SMSFs have a bit more freedom as far as the valuation of assets is concerned, but the ATO does say the asset values used have to be supportable and preferably done by an independently verifiable expert. For example, many real estate values in various locations have been increasing strongly over recent times and in some cases quite rapidly; however in other locations the value of property has suffered a severe and sustained decline particularly since commodity prices have fallen.
In situations when the value of an asset is fluctuating wildly and unpredictably it would not be wise to use a valuation that is more than a few months old unless you can independently justify your decision for doing this.
If you wouldn’t rely on a valuation to justify the value of an asset when buying or selling it then why would the ATO accept it?
A practical difficulty will be assets that cannot be easily valued or take a considerable period of time for a value to be determined.
When is the TSB calculated?
For most events this is calculated 30 June each year. The first time it will be worked out will be the end of the 2017 financial year and will then apply for the following financial year.
What is the TSB used for?
It is used to determine eligibility for the following five items:
- Making non concessional contributions – that is, personal after tax contributions to super.
- Receiving the government co-contribution.
- Eligibility for the spouse contribution tax offset.
- Ability of SMSFs or small APRA funds to use segregated asset accounting (please refer to this article to understand what this term means).
- Make catch up concessional contributions.
For the first four items, your TSB on 30 June in the previous financial year must be less than $1.6m and this rule applies from 1 July 2017. For the first item (making after-tax contributions to super) there may be restrictions on the maximum contribution you can make if your TSB is greater than $1.4m.
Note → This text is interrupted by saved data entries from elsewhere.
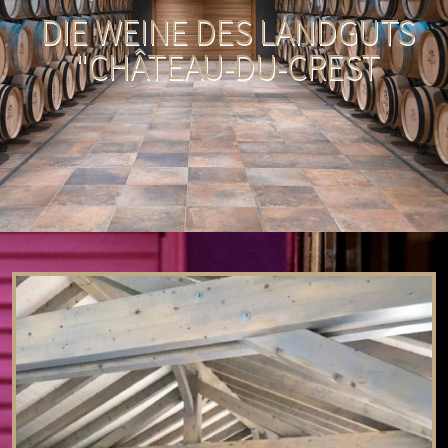
DIE WEINE DES LANDGUTS
"CHÂTEAU-DU-CREST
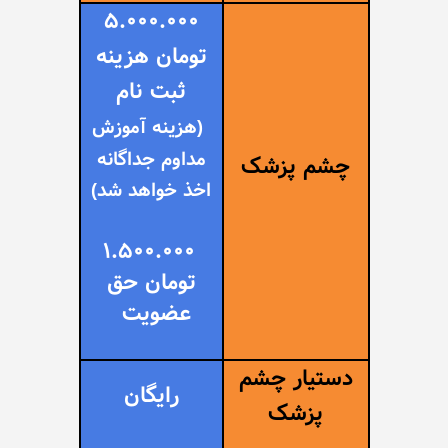
5.000.000
تومان هزینه
ثبت نام
(
هزینه آموزش
مداوم جداگانه
چشم پزشک
اخذ خواهد شد
)
1.500.000
تومان حق
عضویت
دستیار چشم
رایگان
پزشک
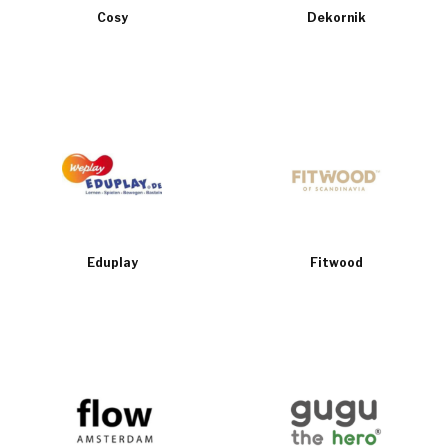
Cosy
Dekornik
Eduplay
Fitwood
We will look at how these rules work in my next article.
The fifth and last item commences after June 2018 and to be eligible for this new rule you will need a Total Super Balance of less than $500,000. There are a number of other qualification rules that apply to this measure, however we will not look at these additional rules in any further detail.
The $1.6m threshold will be indexed once accumulated consumer inflation is at least $100,000. There is currently no mechanism to index the $500,000 threshold.
Where will you find out your TSB?
This is an important question because the penalties are quite severe if you get something wrong.
For example, penalty tax will apply for contributions above your non concessional contribution cap if those excess contributions are not withdrawn from the super system.
You will be able to access your Total Super Balance from your MyGov account if you are registered to use this service. Alternatively your tax agent will be able to find out your TSB from the web portal the ATO runs for tax agents. But the data held by the ATO is only as good as the data it has received. Obviously some super funds will be quicker at sending data to the ATO than others and some funds will send incorrect information through. I think your best course of action is to determine this number yourself, especially where you think the ATO has incomplete or incorrect information.